Changing the SSH Daemon Configuration
Since we are using SSH keys and a new user to authenticate to our server, we do not ever want anyone to authenticate using a password or the root username. To accomplish this, we first want to navigate to the configuration file for the OpenSSH daemon. To do so, open the file in a text editor of your choice using the following command:
$ sudo vi /etc/ssh/sshd_config
There are three changes we want to make to this file. First, we want to change the port on which OpenSSH listens for requests.
Warning: If you have any active firewalls, you will need to allow traffic through the port you choose or you will lock yourself out of your server. If you do lock yourself out of your server, you can regain access through IPMI or KVM.

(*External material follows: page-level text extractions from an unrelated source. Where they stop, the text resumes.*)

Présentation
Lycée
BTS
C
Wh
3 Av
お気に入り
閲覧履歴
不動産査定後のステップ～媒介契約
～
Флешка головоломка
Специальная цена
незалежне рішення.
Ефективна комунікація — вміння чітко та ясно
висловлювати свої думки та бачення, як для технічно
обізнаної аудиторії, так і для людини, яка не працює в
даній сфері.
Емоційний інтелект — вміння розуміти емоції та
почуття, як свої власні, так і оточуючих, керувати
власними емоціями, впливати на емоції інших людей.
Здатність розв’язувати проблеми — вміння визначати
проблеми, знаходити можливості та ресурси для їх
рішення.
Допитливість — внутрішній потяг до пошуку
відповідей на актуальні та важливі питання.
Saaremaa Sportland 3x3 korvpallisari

At the top of the file, you will see a section that looks like this by default:
#Port 22 #AddressFamily any #ListenAddress 0.0.0.0 #ListenAddress ::
Uncomment the “Port” section and choose any valid port number like in the following example. In our example, we use port 12345.

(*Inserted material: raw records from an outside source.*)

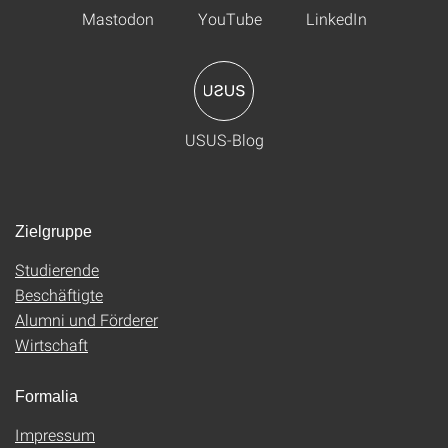
Mastodon
YouTube
LinkedIn
USUS-Blog
Zielgruppe
Studierende
Beschäftigte
Alumni und Förderer
Wirtschaft
Formalia
Impressum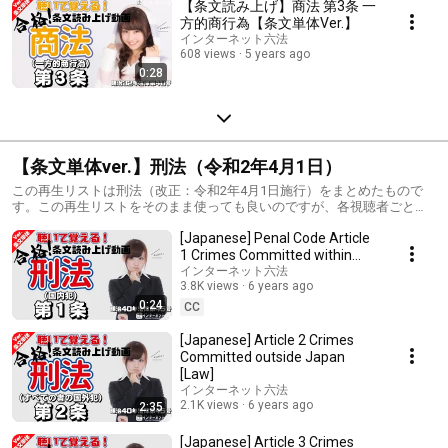
【条文読み上げ】商法 第3条 一
方的商行為【条文単体Ver.】
インターネット六法
608 views
5 years ago
0:28
【条文単体ver.】刑法（令和2年4月1日）
この再生リストは刑法（改正：令和2年4月1日施行）をまとめたもので
す。この再生リストをそのまま使っても良いのですが、各視聴者ごとに
再生リストを作ることをオススメします！ 資格試験や公務員試験・法学
[Japanese] Penal Code Article
等の対策にご利用ください。
1 Crimes Committed within
Japan [Law]
インターネット六法
3.8K views
6 years ago
0:24
CC
[Japanese] Article 2 Crimes
Committed outside Japan
[Law]
インターネット六法
2.1K views
6 years ago
2:35
[Japanese] Article 3 Crimes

Port 12345 #AddressFamily any #ListenAddress 0.0.0.0 #ListenAddress ::
Next scroll down to the
# Authentication: portion of the file. You will see five options that will appear as follows by default:
#LoginGraceTime 2m PermitRootLogin yes #StrictModes #MaxAuthTries 6 #MaxSessions 10
Here we want to change the “yes” next to “PermitRootLogin” to “no.” It will appear as follows:
#LoginGraceTime 2m PermitRootLogin no #StrictModes #MaxAuthTries 6 #MaxSessions 10
Now we want to scroll down the sshd_config file a little further to make our final change – disabling password authentication. You will see a section that looks like this by default:
# To disable tunneled clear text passwords, change to no here! PasswordAuthentication yes #PermitEmptyPasswords no
We want to change the “yes” next to “PasswordAuthentication” to a “no.” It will appear as follows:
# To disable tunneled clear text passwords, change to no here! PasswordAuthentication no #PermitEmptyPasswords no
Save and exit the file. Finally, we need to restart OpenSSH for the changes to take effect. Do this by entering the following command:
$ sudo systemctl restart sshd.service
Let’s take a second to review what we did here. We changed the port number that we use to listen for SSH requests. Then, we disabled SSH access for the root user or any user trying to authenticate with a password. If we have done this correctly, the following command will no longer work to log in to the server.
$ ssh email@example.com
To log in now, we are going to have to specify the port number we are using to listen for SSH requests. That means from now on we will need to use the following command, replacing the number next to “-p” with the port number we chose earlier:
$ ssh -p 12345 firstname.lastname@example.org
Make sure that this command works and that the previous one does not. If it does, you are all set to access your server securely through SSH.
With so many bad actors out there using the internet, it has never been more important to secure any potential entry points to your server. By following this guide, you have made the most common entry point on Linux servers much more secure.